To me, this is the golden nugget in all of Jennifer Allen’s wisdom about facilitating study-groups for teachers. Find a predictable structure and stick with it. Just like the structure of a reading or writing workshop helps students learn, a predictable structure for your study-groups will help teachers learn. A predictable structure provides teachers the comfort of knowing what to expect each week, and it eases the planning process for you as well! The structure we used for our study-groups was:

  1. Discuss the real-life application of the day’s topic.
  2. Discuss text.
  3. Try it out!

This format worked really well for Energize Research Reading and Writing. For example, the day we studied Chapter Three on note-taking, our agenda looked like this:

  1. Discuss real-life application. (5 minutes)
    Are you a note-taker when you read? Why do we take notes?
  2. Discuss text. (15 minutes)
    The author presents four possible lessons for teaching your students to take notes. What were your reactions to these lessons?
  3. Try it out! (20 minutes)
    Try lesson titled, “Even Kindergarteners Are Taught, ‘Find the Main Idea'”.

This format allowed us to both discuss the text and give it a go ourselves each week. This format also provided an easy planning template for me. I would formulate two questions or prompts to guide our discussions, and then prepare the materials for the “Try It Out!” portion.
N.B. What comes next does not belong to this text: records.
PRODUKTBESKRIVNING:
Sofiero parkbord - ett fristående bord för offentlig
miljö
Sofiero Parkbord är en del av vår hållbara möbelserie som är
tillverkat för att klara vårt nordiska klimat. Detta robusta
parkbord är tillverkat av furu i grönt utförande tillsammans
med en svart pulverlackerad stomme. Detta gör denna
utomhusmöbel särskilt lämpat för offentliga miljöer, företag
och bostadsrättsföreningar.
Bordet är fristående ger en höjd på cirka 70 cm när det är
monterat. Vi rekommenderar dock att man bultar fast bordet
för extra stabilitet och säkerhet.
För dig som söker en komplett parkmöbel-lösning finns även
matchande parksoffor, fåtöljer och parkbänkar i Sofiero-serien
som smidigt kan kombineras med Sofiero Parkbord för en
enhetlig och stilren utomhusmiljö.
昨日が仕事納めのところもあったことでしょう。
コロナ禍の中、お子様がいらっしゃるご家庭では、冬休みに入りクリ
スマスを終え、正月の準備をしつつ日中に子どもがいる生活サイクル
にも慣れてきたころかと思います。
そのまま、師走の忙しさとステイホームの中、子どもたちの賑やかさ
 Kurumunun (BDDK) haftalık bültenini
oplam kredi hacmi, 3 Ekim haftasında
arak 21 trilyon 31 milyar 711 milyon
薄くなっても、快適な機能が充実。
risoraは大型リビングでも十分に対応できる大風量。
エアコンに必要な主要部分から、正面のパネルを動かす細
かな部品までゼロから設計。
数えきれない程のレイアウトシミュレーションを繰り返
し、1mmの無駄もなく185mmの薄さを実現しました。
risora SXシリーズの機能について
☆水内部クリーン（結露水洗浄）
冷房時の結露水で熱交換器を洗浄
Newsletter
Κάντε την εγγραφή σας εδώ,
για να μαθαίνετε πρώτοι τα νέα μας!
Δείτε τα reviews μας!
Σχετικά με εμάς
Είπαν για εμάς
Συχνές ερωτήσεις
Planning for a fifty-minute study group usually took me about twenty minutes.

In Chapter 4 of her book, Jennifer Allen describes the predictable structure she uses:

  • Discussion/Sharing
  • Video Clip
  • Reading Excerpt
  • Toolbox
  • Putting Ideas into Practice
  • Follow-Up Between Sessions

I appreciate that she provides a bit of time for teachers to dig into the reading a bit during the study-group. We always did all of our reading outside of school, and I did my best to send reminders ahead of time. Decide on a structure that fits you and your teachers, and use it consistently.

Facilitating study-groups is one of my favorite parts of my job as an instructional coach. The feedback I receive each time is overwhelmingly positive, and there is never a shortage of teachers signed up to attend. I recommend finding time in your schedule for at least one each quarter/trimester. Like Jennifer Allen wrote, study-groups are a “worthy investment.”